I do agree that Ebola is a massive problem, and should be dealt with as quickly as possible. But for the purposes of increasing Sierra Leone’s democratic freedom index, restrictions on the press should be reduced and efforts should be made to increase literacy. The press serves as a ‘private check’ against authoritarian regimes, provides an outlet for opposing voices, and can also serve as the medium for spreading information about Ebola, which according to your post, was worsened due to a lack of adequate information. As you said, the Ebola disaster was capitalized by an authoritarian Koroma. So rather than having an Ebola problem, Sierra Leone has an authoritarian problem. I really enjoyed reading this post, it really made me think about the mechanisms of taking advantage of a catastrophe reduces democratic freedoms.

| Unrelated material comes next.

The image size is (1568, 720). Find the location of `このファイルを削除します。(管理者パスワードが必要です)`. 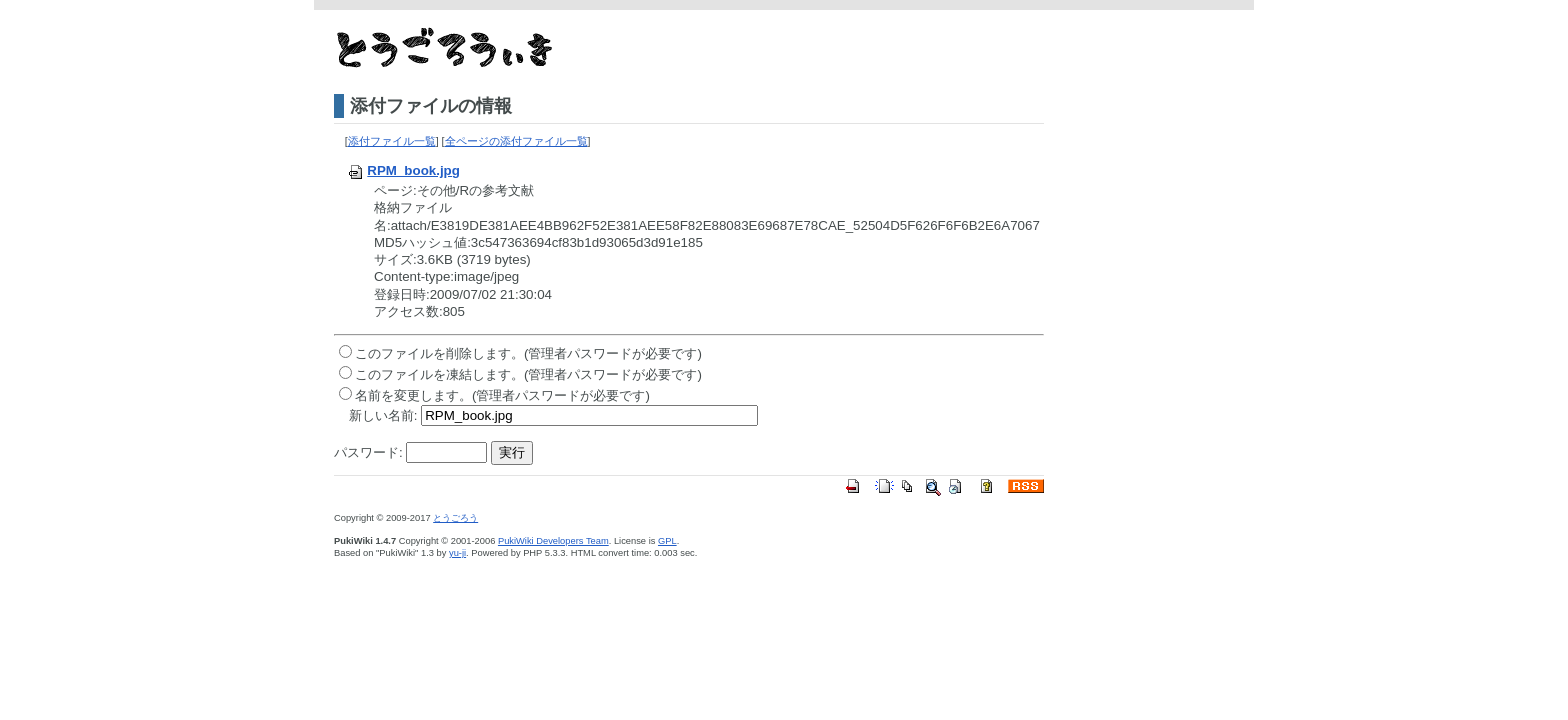

このファイルを削除します。(管理者パスワードが必要です) is located at coordinates (528, 353).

This situation in Sierra Leone is an interesting case. Populist leaders seize such threats or crisis in order to justify consolidation of power. However, as for the consequences of this in terms of the longevity of the current leader, we can refer to Weyland’s assessment of right wing and left- wing populists. In Weyland’s assessment, left-wing populists have longer longevity because they focus on structural issues that take time to be resolved whereas right-wing populists focus on resolving threats or crisis. Once the crisis is solved, the popularity of the populist may wane given the dissatisfaction of the people on the manner and timeliness of the resolution of the crisis, leading to their loss in the next elections (in situations that permit re-election). This may be the case in Sierra Leone, unless President Koroma exercises executive aggrandizement in such a grand scale that the incumbent advantage is no longer a question but a certainty.